メニューは豚の生姜焼き。今日は母の彼氏が来る日で、必ず用意しておかなければならない「アサヒスーパードライ」もキンキンに冷やしておきました。

家族の当たり前

我が家の家族構成は、母・祖母・妹・私の4人。そして、たまにそこに母の彼氏が加わります。

母は日中コールセンターでパート社員として働いていました。祖母は足が悪く、食事以外は、ほとんど寝たきりの状態。妹は、中学生なのに髪を明るく染めていて、いわゆる「不良少女」でした。

父と母が「価値観の違い」という理由で離婚したのは私が3歳のとき。離婚してから、母は彼氏ができては別れ、また新しい彼氏ができては別れを繰り返していました。2年前からは週に3回ほど、母の彼氏がうちに来て一緒に晩ごはんを食べるようになっていました。

うちには「家の仕事」の役割分担がありました。朝と夜の食事担当は私です。家族4人、母の彼氏が来たときは5人分を私ひとりでつくっていました。妹の担当は、洗濯とお風呂掃除でしたが、最近は友達と遊んで夜中に帰ってくる日が増えて、妹の担当も私がするようになっていました。

母は「あの子はもういいわ」と言って、妹に関しては野放しの状態。その一方で私には、「あんただけは自慢の娘だから」と繰り返しました。

母と母の彼氏が夕食を終えると、ふたりは2階の母の部屋へ、祖母も無言で自分の部屋に戻ります。3人がいなくなると、私は妹の分の夕食にラップをかけて、コンビニのアルバイトへ。そして午前12時に帰宅し、お皿を洗って、炊飯器のセットをします。

これで今日の家の仕事は終了です。

15年間、これが家族の当たり前だと思って生きてきました。どんな女の子も、家の仕事をして、親の言うとおりの人生を送らなければいけないんだ……と。

高校に入学して気付いたこと

母に「ここの高校にしなさい」と言われて入学した高校は、いわゆるお嬢さま学校でした。そこまで偏差値は高くはありませんでしたが、制服が可愛いと有名で、それを目当てに入学する女子学生もいました。

入学式の日、新しい友達が出来ました。

「なあ、ユウカ、今日放課後カラオケいこうや。同中のアズサとエリもくるし」

同じ中学だった友達がいなくて心細く感じていた私は、社交的なアミとすぐに打ち解けました。そして、入学式の日の放課後、その日会ったばかりの同じクラスの女子たちとカラオケに行くことになったのです。

「じゃあ、次も西野カナいきまーす!」

メロンソーダを飲みながらアミがそう叫んだとき、終了の10分前を知らせる電話が鳴りました。アミは電話を取ると、迷わず「1時間延長で!」と言いました。

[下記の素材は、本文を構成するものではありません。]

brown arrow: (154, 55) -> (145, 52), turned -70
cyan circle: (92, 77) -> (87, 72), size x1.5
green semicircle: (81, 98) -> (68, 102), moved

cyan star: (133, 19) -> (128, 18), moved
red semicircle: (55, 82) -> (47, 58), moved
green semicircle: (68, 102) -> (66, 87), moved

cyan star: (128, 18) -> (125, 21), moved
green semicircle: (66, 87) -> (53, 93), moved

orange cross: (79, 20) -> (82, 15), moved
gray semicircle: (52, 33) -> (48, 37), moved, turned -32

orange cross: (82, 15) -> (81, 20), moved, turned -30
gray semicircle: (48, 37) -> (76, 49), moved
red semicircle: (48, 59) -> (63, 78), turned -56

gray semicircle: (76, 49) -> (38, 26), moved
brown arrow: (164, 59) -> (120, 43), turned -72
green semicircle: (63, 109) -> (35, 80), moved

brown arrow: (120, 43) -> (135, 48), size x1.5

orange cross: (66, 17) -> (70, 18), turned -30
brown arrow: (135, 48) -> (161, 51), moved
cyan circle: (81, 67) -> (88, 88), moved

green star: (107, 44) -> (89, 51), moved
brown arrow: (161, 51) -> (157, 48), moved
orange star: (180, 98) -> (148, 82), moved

みんなは、それぞれ携帯で親に電話やメールで「帰る時間」を報告しています。携帯の画面を見ながら、「お母さんが迎えに来てくれるって!」「今日うちカレーだ」などと、口々に家族に関する話を始めました。みんなに合わせるように、私も携帯電話に目をやりました。時刻はもうすぐ6時を指しています。

「やば! 夕飯作らな!」

飲みかけのコーラを飲み干すと、500円玉を机に置き、勢いよく立ち上がりました。あわてて帰ろうとする私をほかの3人はぽかんとした顔で見つめています。

「え!? ユウカが夕飯作ってるん!?」

「そうやで。うち母子家庭やし。スーパーいかな」

私がそう言うと、3人は口をそろえて言いました。

「ユウカえっら!」

これのどこがえらいの? 今でもその日のことが忘れられません。自分が当たり前だと思ってしていたことが、普通の女子高生から見ると「当たり前」ではなかったと、初めて知った日でした。

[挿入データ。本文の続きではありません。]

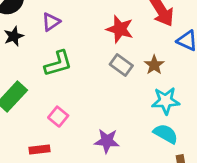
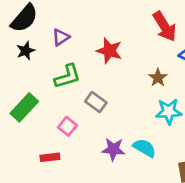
red star: (120, 29) -> (109, 51), moved
gray rectangle: (121, 65) -> (96, 102), moved
cyan semicircle: (166, 134) -> (144, 148), moved

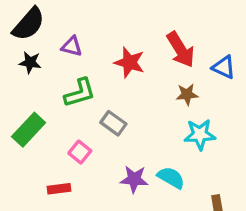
red arrow: (165, 26) -> (181, 50), moved
purple triangle: (61, 37) -> (72, 46), turned 48
black star: (26, 51) -> (30, 62), turned 30
brown star: (158, 78) -> (187, 94), turned 30

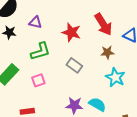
gray rectangle: (113, 123) -> (74, 65), moved
cyan star: (200, 134) -> (115, 77), turned 30
pink square: (80, 152) -> (38, 80), moved, turned 32

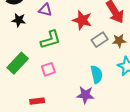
gray rectangle: (74, 65) -> (100, 40), moved, turned -70
cyan semicircle: (97, 104) -> (97, 74), moved, turned 48

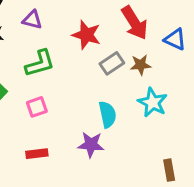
red rectangle: (37, 101) -> (37, 154), moved

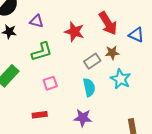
gray rectangle: (112, 63) -> (92, 61), moved
pink square: (37, 107) -> (50, 83), moved
purple star: (91, 145) -> (83, 118), moved

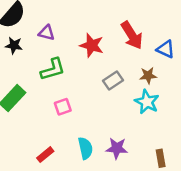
brown star: (112, 53) -> (148, 75), moved
cyan semicircle: (89, 87) -> (85, 148), moved
red rectangle: (40, 115) -> (45, 155), moved, turned -32
purple star: (83, 118) -> (117, 148), moved

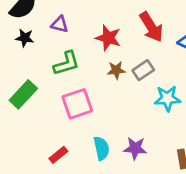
brown star: (148, 75) -> (116, 70), moved
gray rectangle: (113, 80) -> (143, 70), moved
cyan star: (147, 102) -> (167, 98), turned -30
pink square: (63, 107) -> (77, 104), size x1.6

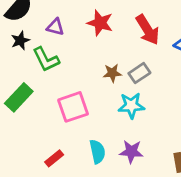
black star: (25, 38) -> (20, 40), turned -30
red star: (108, 38) -> (100, 23), moved
green L-shape: (66, 63) -> (46, 59), moved, turned 80
cyan star: (167, 98) -> (131, 106), moved

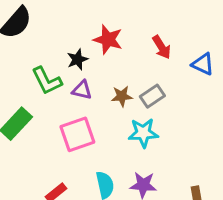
purple triangle: (55, 27) -> (82, 90), moved
red arrow: (148, 30) -> (162, 47), size x0.7
black star: (20, 40) -> (77, 59), moved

私は走ってスーパーに向かい、昨日もらったバイト代で夕食の材料を買いました。

愛されて育った同級生たちの中で

その日から、同級生と、自分との「家族の違い」を大きく感じるようになりました。

高校に入学してからできた友人たちは、みんな恋愛をして、部活をして習いごとをして、たまにバイトをして、そのお金で遊びに行って……。

でも、私にそれは許されません。学費は親に出してもらっているものの、バイト代はすべて家族4人の食費に消え、遊びに使えるお金はごくわずか。少しでも反抗をすれば、母は大声で私を怒鳴ります。そこに母の彼氏がいたらなおさらのこと。母の彼は、イライラすると、私と妹に暴言を吐くことがありました。

「ユウカは家の仕事で無理やんな?」

最初は声をかけてくれていたアミたちも、気を遣って、だんだんと私を遊びに誘わなくなりました。

それで仲が悪くなることはなかったけれど、次の日学校で「昨日行ったカフェさぁ」とついていけない話の話題になると、どうしようもない寂しさに襲われました。

普通の女子高生だったら母に反抗するのかもしれません。でも私は、反抗することが怖かったのです。母に捨てられたら生きていけない……。どこかでそんな思いもありました。

なんで何も悪いことをしてないのに、みんなと違う家庭に生まれちゃったんだろう。

この「家の仕事」がいつまで続くのか……。ある日、母の機嫌がいいときを見計らって思い切ってこう聞きました。

「お母さん、高校卒業したらひとり暮らししてもいい?」

母は、ビールを飲みながら「う~ん」と悩んだ後、赤らんだ顔で私の顔を見ると、「この家を出るのは、結婚したときしか許しません」ときっぱりと言いました。

自分の親から離れたい

家を出られるのは結婚するとき……。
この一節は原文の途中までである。